Così ora ci addestrano alla ineluttabilità dei tremendi sacrifici che ci pioveranno addosso per finanziare l’economia di guerra, di cui uno dei primi pilastri è il riarmo.
La Germania ha già annunciato un mega investimento di 100 miliardi in armi.
Ora il vertice UE di Versailles fa suo quell’obiettivo della NATO che, con la sua nota brutalità, Trump aveva rivendicato agli alleati europei: almeno il 2% del PIL speso per le armi.
L’Italia nel precedente decennio ha costantemente aumentato la spesa militare, compensando questi maggiori costi con i tagli alla sanità e alla scuola.

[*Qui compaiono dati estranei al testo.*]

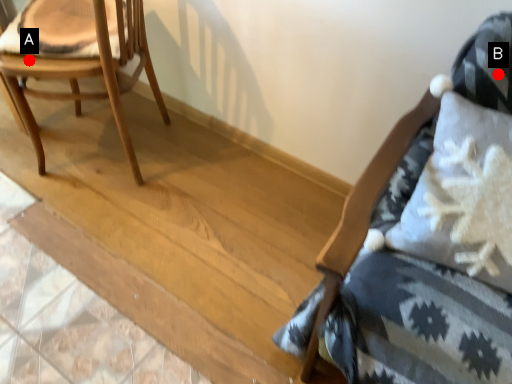 Question: Two points are circled on the image, labeled by A and B beside each circle. Which point is further to the camera?

Choices:
 (A) A is further
 (B) B is further

Answer: (A) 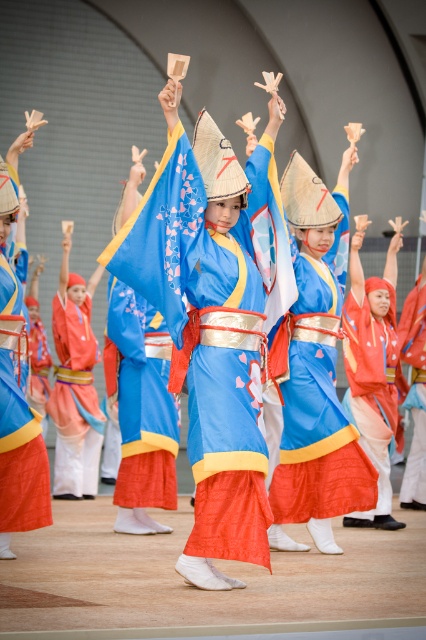 Question: Is blue silk kimono at center thinner than matte red fabric at center?

Choices:
 (A) yes
 (B) no

Answer: (B)

Question: Which is nearer to the matte orange fabric kimono at center?

Choices:
 (A) silky blue robe at center
 (B) blue silk kimono at center

Answer: (B)

Question: Estimate the real-world distances between objects in this image. Which object is farther from the matte orange fabric kimono at center?

Choices:
 (A) matte red fabric at center
 (B) silky blue robe at center

Answer: (B)

Question: From the image, what is the correct spatial relationship of matte red fabric kimono at center in relation to matte red fabric at center?

Choices:
 (A) right
 (B) left

Answer: (A)

Question: Does blue silk kimono at center have a lesser width compared to matte red fabric at center?

Choices:
 (A) yes
 (B) no

Answer: (B)

Question: Among these objects, which one is nearest to the camera?

Choices:
 (A) matte red fabric at center
 (B) blue silk kimono at center
 (C) silky blue robe at center

Answer: (B) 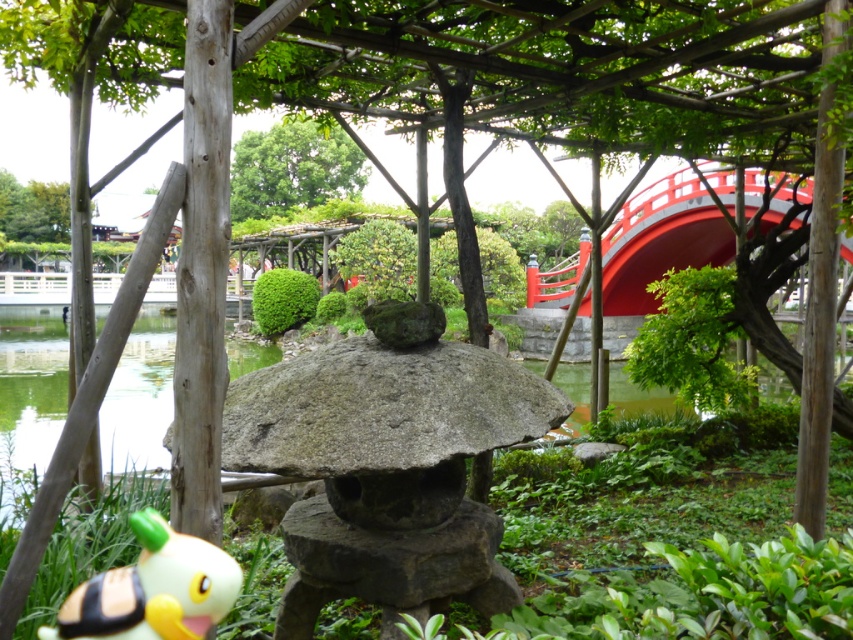 Can you confirm if gray stone lantern at center is positioned to the right of green leafy tree at upper center?

Correct, you'll find gray stone lantern at center to the right of green leafy tree at upper center.

Is gray stone lantern at center shorter than green leafy tree at upper center?

Correct, gray stone lantern at center is not as tall as green leafy tree at upper center.

Is point (466, 570) positioned after point (296, 148)?

No.

Find the location of `gray stone lantern at center`. gray stone lantern at center is located at coordinates (387, 465).

Does gray stone lantern at center have a lesser width compared to green mossy water at lower left?

Yes.

Does gray stone lantern at center appear on the right side of green mossy water at lower left?

Correct, you'll find gray stone lantern at center to the right of green mossy water at lower left.

What do you see at coordinates (387, 465) in the screenshot? I see `gray stone lantern at center` at bounding box center [387, 465].

I want to click on gray stone lantern at center, so click(387, 465).

Is the position of green mossy water at lower left less distant than that of bee plush at lower left?

No, green mossy water at lower left is behind bee plush at lower left.

Can you confirm if green mossy water at lower left is positioned to the right of bee plush at lower left?

In fact, green mossy water at lower left is to the left of bee plush at lower left.

This screenshot has width=853, height=640. What do you see at coordinates (32, 380) in the screenshot?
I see `green mossy water at lower left` at bounding box center [32, 380].

You are a GUI agent. You are given a task and a screenshot of the screen. Output one action in this format:
    pyautogui.click(x=<x>, y=<y>)
    Task: Click on the green mossy water at lower left
    
    Given the screenshot: What is the action you would take?
    pyautogui.click(x=32, y=380) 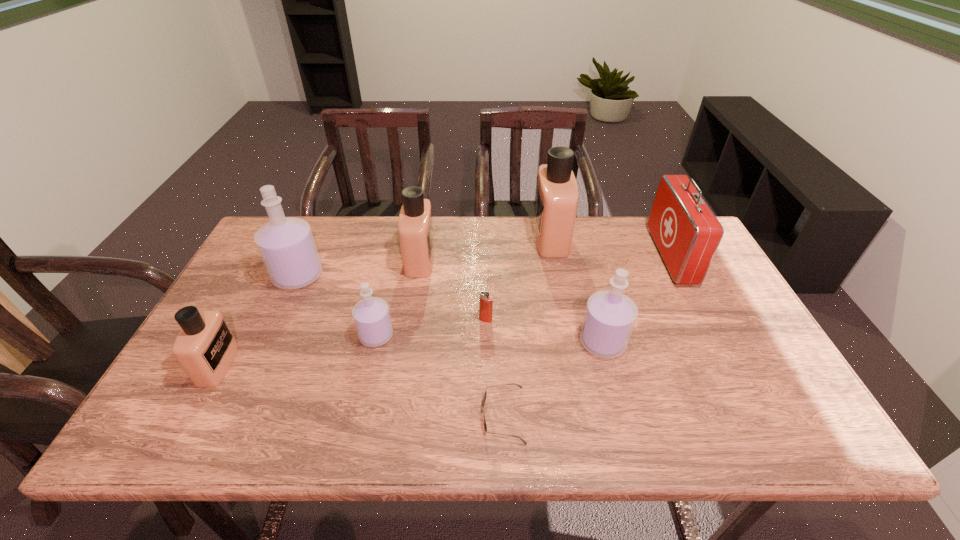 I want to click on free point between the fifth nearest object and the rightmost object, so click(578, 288).

At what (x,y) coordinates should I click in order to perform the action: click on unoccupied area between the farthest purple perfume and the second biggest beige perfume. Please return your answer as a coordinate pair (x, y). Looking at the image, I should click on (359, 268).

Image resolution: width=960 pixels, height=540 pixels. In order to click on empty space that is in between the nearest beige perfume and the smallest purple perfume in this screenshot , I will do pos(298,350).

This screenshot has width=960, height=540. What are the coordinates of `vacant point located between the eighth tallest object and the second purple perfume from left to right` in the screenshot? It's located at (431, 328).

The width and height of the screenshot is (960, 540). I want to click on free space between the igniter and the black sunglasses, so click(494, 368).

Find the location of a particular element. free space between the leftmost purple perfume and the second purple perfume from right to left is located at coordinates (337, 306).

Una bella “scelta di civiltà” e Draghi ha recentemente affermato che che bisogna spendere ancora di più per armarci.
L’ultimo bilancio militare dell’Italia ha fatto toccare per la prima volta la spesa di 26 miliardi all’anno. Ora, se obbediremo alle direttive congiunte UE e NATO, dovremo portare questa spesa a circa 40 miliardi all’anno.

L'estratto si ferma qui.